This is the second post in my k8s migration series.

I will skip the cluster setup itself in this series, as I did not make many changes compared to my experimental setup.

Instead I will start with my very first deployed service, external-secrets.

Motivation

In my initial experimentation, I decided to not go with any secrets management and instead use Helmfile’s secret handling. But I’ve come around to the fact that having some sort of service which can automatically take in secrets from my Vault instance would be pretty nice to have. One trigger was the fact that while setting up a number of services, I found that Helmfile’s approach for getting secrets was not actually that great.

So what does external-secrets do? It is a connector between Kubernetes Secrets and an external secrets provider. In my case, that’s HashiCorp’s Vault. With external-secrets, an operator is set up. This operator watches for new objects of type ExternalSecret. When one of those appears, it reads the object’s values and contacts Vault to download the secrets. Then, external-secrets creates a new Kubernetes Secret with that secret matter collected from the external secrets provider for use in the Kubernetes cluster.

Vault setup

Before I could deploy external-secrets, I had to do some reconfiguration of my Vault setup. I’m managing all of the setup for Vault in Terraform.

The first step was creating a rather restrictive policy for the external-secrets access, as my Vault doesn’t just provide secrets for my workloads, but also for my Ansible playbooks and image generation setup. For now, I’m planning to restrict access to just the Vault kv secrets store, and only particular paths therein. A policy for that might look like this:

path "secret/my_kubernetes_secrets/cluster/*" {
  capabilities = [ "read" ]
}

With that, if my k8s cluster ever gets breached, the attacker will at most have access to the Kubernetes specific secrets. This policy is then added to Vault via Terraform like this:

resource "vault_policy" "external-secrets" {
  name = "external-secrets"
  policy = file("path-to-file.hcl")
}

Policies as short as this could also be added verbatim instead of having a separate file and loading that, but I like it better like this.

The second part of the Vault setup is the authentication. For this I chose Vault’s AppRole, which is intended for use cases exactly like this. I did not actually have that auth backend configured yet, so I added it like this:

resource "vault_auth_backend" "approle" {
  type = "approle"
  path = "approle"
  local = false
}

I just kept the default mount path. In addition to mounting the backend, I also needed to create a role for external-secrets. For my setup, it looked like this:

resource "vault_approle_auth_backend_role" "external-secrets" {
  backend = vault_auth_backend.approle.path
  role_name = "external-secrets"
  token_policies = [vault_policy.external-secrets.name]
  secret_id_bound_cidrs = ["10.1.1.0/24"]
  token_bound_cidrs = ["10.1.1.0/24"]
  token_explicit_max_ttl = 86400
}

This creates an application role with the previously created access policy and the default policy attached. The default policy just allows things like looking up your own token but doesn’t grant any secret access. For additional security, I also configured restricted CIDRs for both the secret-id, which is used to log in, and the tokens produced for the role after login. This restricts the IPs from which logins can happen and after that restricts the IPs from which the generated tokens can be used. For purely best practices reasons, I also restricted the max TTL for tokens created for this role to 24h.

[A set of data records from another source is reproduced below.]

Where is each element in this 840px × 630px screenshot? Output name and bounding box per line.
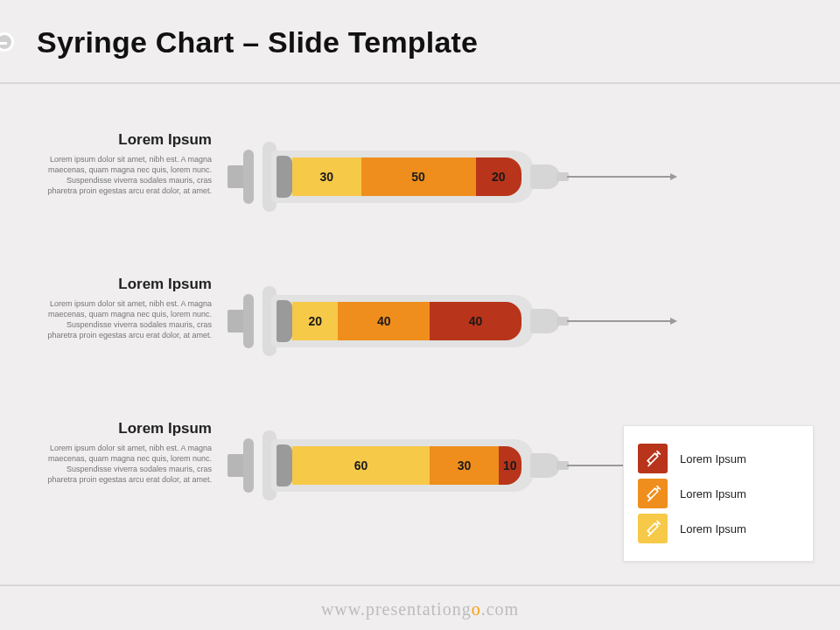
legend-item: Lorem Ipsum: [638, 444, 799, 473]
syringe-chart: 204040: [228, 281, 682, 361]
footer-divider: [0, 584, 840, 586]
syringe-plunger-flange: [243, 438, 254, 493]
page-title: Syringe Chart – Slide Template: [37, 25, 478, 60]
row-body: Lorem ipsum dolor sit amet, nibh est. A …: [35, 298, 212, 341]
footer-text-a: www.presentationg: [321, 599, 472, 619]
slide: Syringe Chart – Slide Template Lorem Ips…: [0, 0, 840, 630]
syringe-segments: 204040: [292, 302, 522, 340]
row-heading: Lorem Ipsum: [35, 131, 212, 149]
syringe-icon: [638, 479, 668, 508]
row-body: Lorem ipsum dolor sit amet, nibh est. A …: [35, 443, 212, 486]
bar-segment: 50: [361, 158, 476, 196]
syringe-chart: 305020: [228, 136, 682, 217]
legend-item: Lorem Ipsum: [638, 514, 799, 543]
legend-label: Lorem Ipsum: [680, 487, 746, 500]
syringe-plunger-flange: [243, 150, 254, 204]
row-description: Lorem IpsumLorem ipsum dolor sit amet, n…: [35, 131, 228, 197]
syringe-icon: [638, 444, 668, 473]
footer-text-o: o: [472, 599, 481, 619]
syringe-plunger-head: [276, 156, 292, 198]
syringe-tip: [530, 164, 560, 189]
row-heading: Lorem Ipsum: [35, 420, 212, 438]
row-description: Lorem IpsumLorem ipsum dolor sit amet, n…: [35, 420, 228, 486]
bar-segment: 40: [430, 302, 522, 340]
bar-segment: 60: [292, 446, 430, 485]
syringe-plunger-flange: [243, 294, 254, 348]
syringe-needle-icon: [567, 320, 672, 322]
syringe-segments: 305020: [292, 158, 522, 196]
legend: Lorem IpsumLorem IpsumLorem Ipsum: [623, 425, 814, 562]
bar-segment: 40: [338, 302, 430, 340]
bar-segment: 20: [476, 158, 522, 196]
row-body: Lorem ipsum dolor sit amet, nibh est. A …: [35, 154, 212, 197]
legend-label: Lorem Ipsum: [680, 452, 746, 466]
chart-row: Lorem IpsumLorem ipsum dolor sit amet, n…: [35, 276, 805, 420]
syringe-icon: [638, 514, 668, 543]
syringe-tip: [530, 309, 560, 333]
row-description: Lorem IpsumLorem ipsum dolor sit amet, n…: [35, 276, 228, 341]
header: Syringe Chart – Slide Template: [0, 16, 478, 68]
bar-segment: 30: [292, 158, 361, 196]
syringe-needle-icon: [567, 176, 672, 178]
header-line: [0, 42, 7, 45]
footer: www.presentationgo.com: [0, 599, 840, 620]
legend-label: Lorem Ipsum: [680, 522, 746, 536]
row-heading: Lorem Ipsum: [35, 276, 212, 293]
chart-row: Lorem IpsumLorem ipsum dolor sit amet, n…: [35, 131, 805, 276]
header-divider: [0, 82, 840, 84]
syringe-tip: [530, 453, 560, 478]
bar-segment: 30: [430, 446, 499, 485]
syringe-segments: 603010: [292, 446, 522, 485]
legend-item: Lorem Ipsum: [638, 479, 799, 508]
syringe-chart: 603010: [228, 425, 682, 506]
syringe-plunger-head: [276, 444, 292, 486]
bar-segment: 20: [292, 302, 338, 340]
footer-text-b: .com: [481, 599, 519, 619]
syringe-plunger-head: [276, 300, 292, 342]
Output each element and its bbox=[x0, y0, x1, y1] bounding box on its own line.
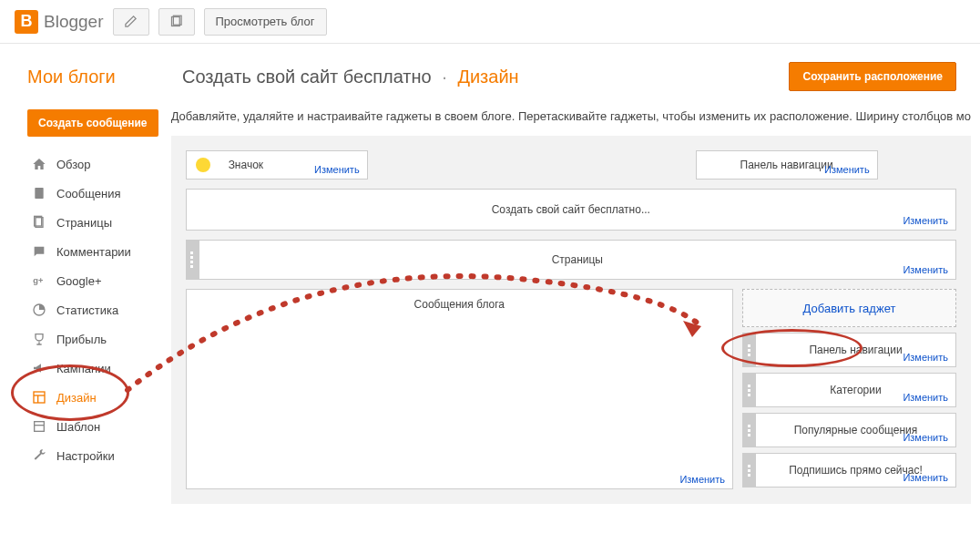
drag-handle[interactable] bbox=[742, 413, 755, 447]
trophy-icon bbox=[31, 331, 47, 347]
sidebar-item-template[interactable]: Шаблон bbox=[27, 412, 162, 441]
drag-handle[interactable] bbox=[742, 333, 755, 367]
sidebar-item-settings[interactable]: Настройки bbox=[27, 441, 162, 470]
drag-handle[interactable] bbox=[742, 373, 755, 407]
side-gadget-row: Панель навигацииИзменить bbox=[742, 333, 956, 367]
pencil-icon bbox=[124, 15, 138, 28]
add-gadget-link[interactable]: Добавить гаджет bbox=[803, 302, 896, 315]
sidebar-item-googleplus[interactable]: g+Google+ bbox=[27, 266, 162, 295]
blog-posts-gadget[interactable]: Сообщения блога Изменить bbox=[186, 289, 733, 489]
add-gadget-slot[interactable]: Добавить гаджет bbox=[742, 289, 956, 327]
header-gadget[interactable]: Создать свой сайт бесплатно... Изменить bbox=[186, 189, 956, 231]
sidebar-item-overview[interactable]: Обзор bbox=[27, 149, 162, 179]
svg-text:g+: g+ bbox=[33, 276, 44, 285]
sidebar-item-earnings[interactable]: Прибыль bbox=[27, 324, 162, 354]
brand-text: Blogger bbox=[44, 12, 104, 32]
side-gadget-row: КатегорииИзменить bbox=[742, 373, 956, 407]
edit-link[interactable]: Изменить bbox=[903, 472, 948, 483]
svg-rect-9 bbox=[35, 422, 45, 432]
side-gadget-row: Популярные сообщенияИзменить bbox=[742, 413, 956, 447]
logo[interactable]: B Blogger bbox=[15, 10, 104, 34]
save-layout-button[interactable]: Сохранить расположение bbox=[789, 62, 956, 91]
edit-link[interactable]: Изменить bbox=[903, 432, 948, 443]
wrench-icon bbox=[31, 447, 47, 464]
main-layout: Создать сообщение Обзор Сообщения Страни… bbox=[0, 109, 980, 504]
gplus-icon: g+ bbox=[31, 272, 47, 289]
svg-rect-6 bbox=[34, 392, 45, 403]
megaphone-icon bbox=[31, 360, 47, 376]
pages-icon bbox=[31, 214, 47, 231]
favicon-gadget[interactable]: Значок Изменить bbox=[186, 150, 368, 180]
layout-icon bbox=[31, 389, 47, 405]
comment-icon bbox=[31, 243, 47, 260]
section-name: Дизайн bbox=[457, 67, 518, 87]
edit-link[interactable]: Изменить bbox=[903, 264, 948, 275]
content-panel: Добавляйте, удаляйте и настраивайте гадж… bbox=[171, 109, 971, 504]
drag-handle[interactable] bbox=[742, 453, 755, 488]
side-gadget-popular[interactable]: Популярные сообщенияИзменить bbox=[755, 413, 956, 447]
edit-link[interactable]: Изменить bbox=[314, 164, 360, 175]
sidebar: Создать сообщение Обзор Сообщения Страни… bbox=[27, 109, 162, 504]
sidebar-item-pages[interactable]: Страницы bbox=[27, 208, 162, 237]
layout-stage: Значок Изменить Панель навигации Изменит… bbox=[171, 136, 971, 504]
sidebar-item-layout[interactable]: Дизайн bbox=[27, 383, 162, 412]
posts-list-button[interactable] bbox=[158, 8, 195, 36]
sidebar-item-comments[interactable]: Комментарии bbox=[27, 237, 162, 266]
drag-handle[interactable] bbox=[186, 240, 199, 280]
my-blogs-link[interactable]: Мои блоги bbox=[27, 67, 182, 87]
sidebar-item-posts[interactable]: Сообщения bbox=[27, 179, 162, 208]
blog-title[interactable]: Создать свой сайт бесплатно bbox=[182, 67, 432, 87]
home-icon bbox=[31, 156, 47, 172]
document-icon bbox=[31, 185, 47, 201]
edit-link[interactable]: Изменить bbox=[903, 352, 948, 363]
sidebar-item-stats[interactable]: Статистика bbox=[27, 295, 162, 324]
navbar-gadget[interactable]: Панель навигации Изменить bbox=[696, 150, 878, 180]
compose-button[interactable] bbox=[113, 8, 149, 36]
create-post-button[interactable]: Создать сообщение bbox=[27, 109, 158, 137]
list-icon bbox=[169, 15, 183, 28]
edit-link[interactable]: Изменить bbox=[824, 164, 870, 175]
side-gadget-navbar[interactable]: Панель навигацииИзменить bbox=[755, 333, 956, 367]
edit-link[interactable]: Изменить bbox=[903, 215, 948, 226]
smiley-icon bbox=[196, 158, 210, 172]
breadcrumb: Создать свой сайт бесплатно · Дизайн bbox=[182, 67, 519, 87]
pages-gadget-row: Страницы Изменить bbox=[186, 240, 956, 280]
template-icon bbox=[31, 418, 47, 435]
side-gadget-row: Подпишись прямо сейчас!Изменить bbox=[742, 453, 956, 488]
edit-link[interactable]: Изменить bbox=[679, 474, 725, 485]
preview-blog-button[interactable]: Просмотреть блог bbox=[204, 8, 327, 36]
svg-rect-2 bbox=[35, 188, 43, 199]
chart-icon bbox=[31, 302, 47, 318]
header-bar: B Blogger Просмотреть блог bbox=[0, 0, 980, 44]
blogger-logo-icon: B bbox=[15, 10, 38, 34]
intro-text: Добавляйте, удаляйте и настраивайте гадж… bbox=[171, 109, 971, 123]
pages-gadget[interactable]: Страницы Изменить bbox=[199, 240, 956, 280]
page-header-row: Мои блоги Создать свой сайт бесплатно · … bbox=[0, 44, 980, 109]
side-gadget-subscribe[interactable]: Подпишись прямо сейчас!Изменить bbox=[755, 453, 956, 488]
sidebar-item-campaigns[interactable]: Кампании bbox=[27, 354, 162, 383]
side-gadget-categories[interactable]: КатегорииИзменить bbox=[755, 373, 956, 407]
edit-link[interactable]: Изменить bbox=[903, 392, 948, 403]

What I did decide to not do here was to also set a TTL for the secret_id. This is due to the fact that while external-secrets can renew tokens if they become invalid, it cannot automatically get a new secret_id. So I’ve added the secret_id to my regular manual secrets rotation plan. I definitely need to write a playbook or script to do all of those rotations at some point. 😬

Once all of the above has been configured and Terraform has been executed, there are two pieces of information needed to configure external-secrets. The first one is the AppRole role-id. It can be collected via this command:

vault read auth/approle/role/external-secrets/role-id

The second piece is the secret_id. A fresh one is generated and shown every time the following Vault command is executed:

vault write -force auth/approle/role/external-secrets/secret-id

The -force is required here because normally Vault needs at least some input parameters, but in this case I didn’t need any.

Finally, I stored the secret_id in the Vault KV store for later access by my external-secrets deployment:

vault kv put secret/my_kubernetes_secrets/role-secret secret-id=-

In theory, I could also have gotten the secret_id via Terraform and then written it to the KV store also via Terraform. But that would have meant that the secret_id would have ended up in the Terraform state. Not optimal.

Kubernetes deployment

With all of the Vault config now prepared, the next step is to actually deploy external-secrets. And this went relatively well. I used the official Helm chart.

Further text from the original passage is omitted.